Sterculia Was Frequent, And We Collected A Great
Quantity Of Its Ripe Seeds.
We passed several dry swamps, surrounded with
tea-tree thickets, and heaps of fresh water mussel shells.
A rich
iron-stone rock cropped out frequently; its surface had the appearance of
having been netted.
In a tract of broad-leaved tea-tree forest, we came to a watercourse,
which led us to a fine creek surrounded with Pandanus and drooping
tea-trees, and containing a chain of deep water-holes in its bed. Its
course was from west to east.
Sept. 20. - We removed our camp to the creek I had found last night, about
nine miles north-west from the Robinson. On our way, we saw two flocks of
emus, and Spring caught one of the birds. According to Charley, who is a
native of Bathurst, the emus of this part of the country are much smaller
than those of his country, which frequently yield from two to three
gallons of oil; but very few of the gulf emus contained fat enough to fry
their own liver; and their skin was as dry as that of the native dog. A
similar difference has been observed in the bustard, which, at the gulf,
rarely weighed more than three pounds and a half; whereas individuals of
twenty and twenty-eight pounds weight have been shot to the southward.
I succeeded here in cooking the seeds of Sterculia, which had recently
been gathered; first by separating them from their prickly husks, and
roasting them slightly, and then pounding and boiling them for a short
time. They produced not only a good beverage with an agreeable flavour,
but ate well and appeared to be very nourishing. They contained a great
quantity of oil.
Brown caught an Agama, of a light yellowish colour, about a foot long.
The nights had been generally cloudy, with the exception of the last,
which was clear with heavy dew. The days were very hot before the setting
in of the sea breeze, which now generally took place at half past eleven.
But the refreshing breeze was little felt in the close stringy-bark
forest, which, with the dust rising under our bullocks' feet, rendered
the heat almost suffocating.
Sept. 21. - Our journey to-day was in a N. 50 degrees W. direction for
about eleven miles, through stringy-bark forest, in which the Melaleuca
and the Cypress pine were either scattered, or formed small patches of
forest. We then crossed a shallow sandy creek surrounded with thickets of
Cypress pine; passed some broad-leaved tea-tree forest, and came to a
fine open country timbered with tea-tree, and, farther on, with box and
white gum. After fifteen miles, our course was intercepted by the largest
salt-water river we had yet seen, and we turned at once to the W.S.W. in
order to head it. Deep hollows surrounded by tea-trees, but quite dry,
extended parallel to the river. We observed several islands in the river;
and it was joined by some deep creeks filled with salt water at their
lower parts, but dry higher up. The whole country was equally open and
well grassed. The leguminous Ironbark, the white-barked tree of the Abel
Tasman, the fig tree, and Sterculia in fruit, grew in the forest; and the
white water-gum in the hollows, the drooping tea-tree at the level of the
freshes, and a species of salt-water Casuarina below it.

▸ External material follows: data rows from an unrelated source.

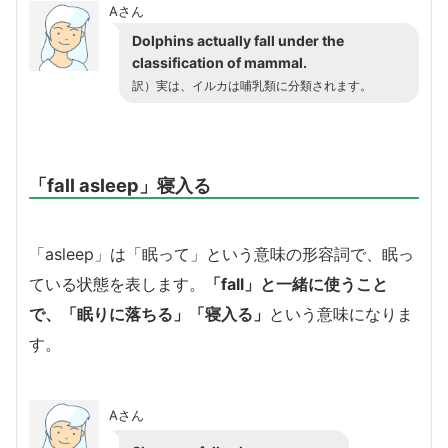
Aさん
Dolphins actually fall under the
classification of mammal.
訳）実は、イルカは哺乳類に分類されます。
「fall asleep」寝入る
「asleep」は「眠って」という意味の形容詞で、眠っ
ている状態を表します。
「fall」と一緒に使うこと
で、「眠りに落ちる」「寝入る」
という意味になりま
す。
Aさん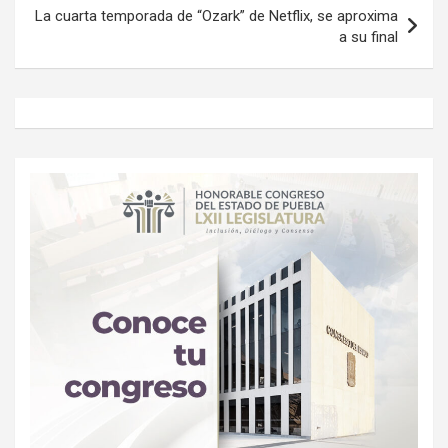
La cuarta temporada de “Ozark” de Netflix, se aproxima
a su final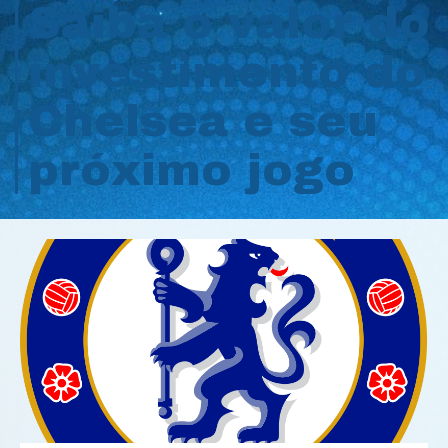
Saiba o valor do
investimento do
Chelsea e seu
próximo jogo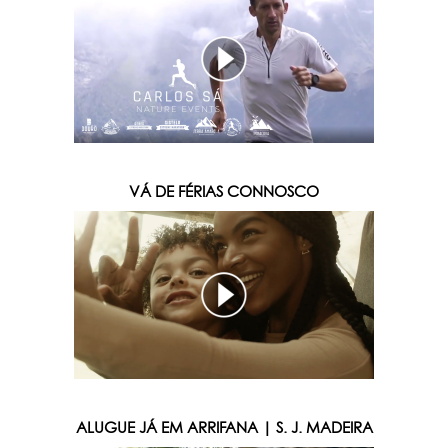
VÁ DE FÉRIAS CONNOSCO
ALUGUE JÁ EM ARRIFANA | S. J. MADEIRA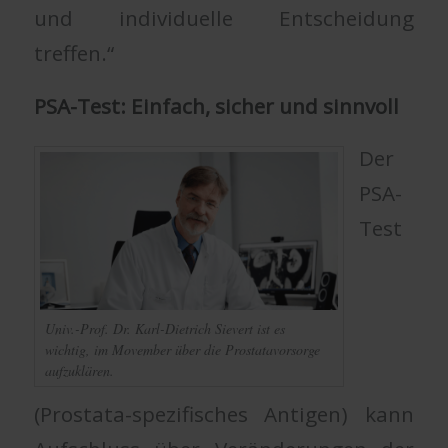
und individuelle Entscheidung
treffen.“
PSA-Test: Einfach, sicher und sinnvoll
Der
PSA-
Test
Univ.-Prof. Dr. Karl-Dietrich Sievert ist es
wichtig, im Movember über die Prostatavorsorge
aufzuklären.
(Prostata-spezifisches Antigen) kann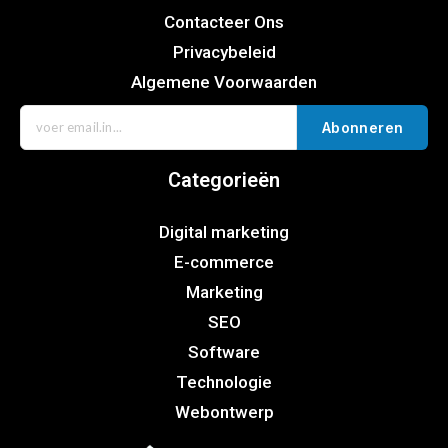
Contacteer Ons
Privacybeleid
Algemene Voorwaarden
Abonneren
Categorieën
Digital marketing
E-commerce
Marketing
SEO
Software
Technologie
Webontwerp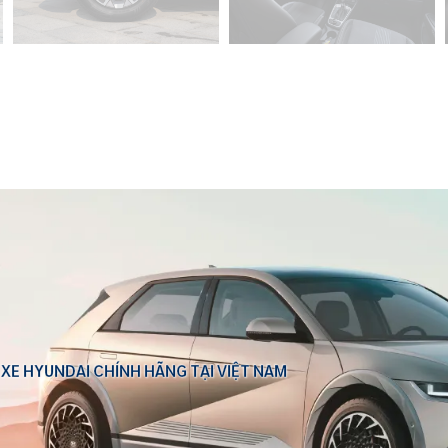
 XE HYUNDAI CHÍNH HÃNG TẠI VIỆT NAM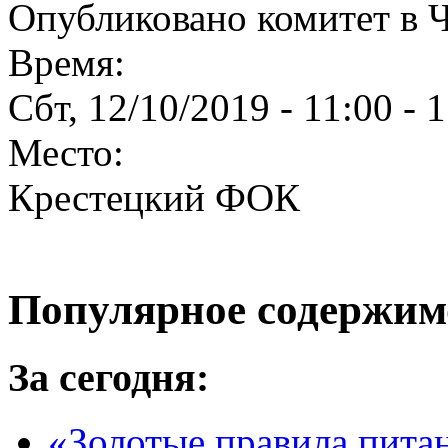
Опубликовано комитет в Чт
Время:
Сбт, 12/10/2019 -
11:00
-
1
Место:
Крестецкий ФОК
Популярное содержим
За сегодня:
«Золотые правила пита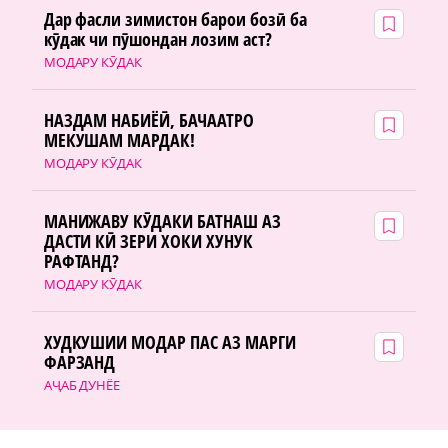
Дар фасли зимистон барои бозӣ ба
кӯдак чи пӯшондан лозим аст?
МОДАРУ КӮДАК
НАЗДАМ НАБИЁӢ, БАЧААТРО
МЕКУШАМ МАРДАК!
МОДАРУ КӮДАК
МАНИЖАВУ КӮДАКИ БАТНАШ АЗ
ДАСТИ КӢ ЗЕРИ ХОКИ ХУНУК
РАФТАНД?
МОДАРУ КӮДАК
ХУДКУШИИ МОДАР ПАС АЗ МАРГИ
ФАРЗАНД
АҶАБ ДУНЁЕ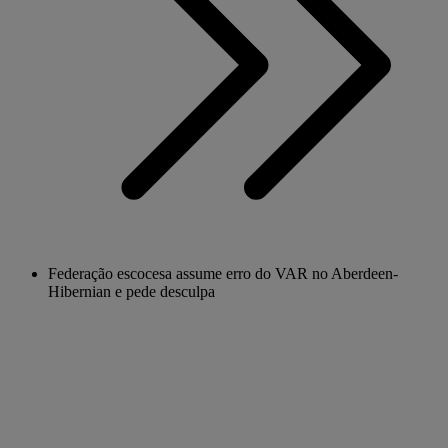
Federação escocesa assume erro do VAR no Aberdeen-
Hibernian e pede desculpa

I called this river the "Macarthur," in acknowledgment of the liberal
support my expedition received from Messrs. James and William Macarthur
of Cambden.
When we were passing through the stringy-bark forest, about four or five
miles from the camp of the 20th, we heard the calls of some natives
behind us, and I stopped our train to ascertain what they wanted: they
were soon perceived running after us, and, when they were sufficiently
near, I dismounted and advanced slowly to have a parley, and was met by
an old man with three or four young fellows behind him. As soon as he saw
that I intended to make him a present, he prepared one in return; and
when I gave him some rings and buckles, he presented me with some of the
ornaments he wore on his person. As our confidence in each other was thus
established, some of my companions and several others of the natives came
up, and we exchanged presents in a very amicable manner. They were all
well made, good looking men; and one young man, whose body was coloured
red, was even handsome, although his expression was somewhat wild and
excited. All of them seemed to have been circumcised. Charley told me
afterwards, that, at my first approach, some of them held their
bommerangs ready to throw, but I do not think that it was more than a
simple attitude of defence, in case I should have proved the aggressor.
On my inquiring about water, they pointed in the direction which we were
going, and seemed to say, "It is far, but it is large; Baco! Baco!
Umara!" they frequently repeated with emphasis. John also told me that an
old man had made signs of a large water, but not fit to drink, and was
very anxious for us to change our course, Mr. Roper had understood the
same. But, as long as we were ignorant what was before us, the pantomime
and words of the natives enabled us to form but very vague and hopeless
guesses. It was easy to understand them, when we knew the reality. These
natives must have had some intercourse with white men, or Malays, for
they knew the use of a knife, and valued it so highly, that one of them
offered a gin for one. They appeared equally acquainted with the use of
our fire-arms. No doubt they had seen the Malays, and probably some had
accompanied them to the islands; as it is a common custom of the Malays
to take natives home with them, that they may become friendly to them
when fishing for trepang at this part of the gulf.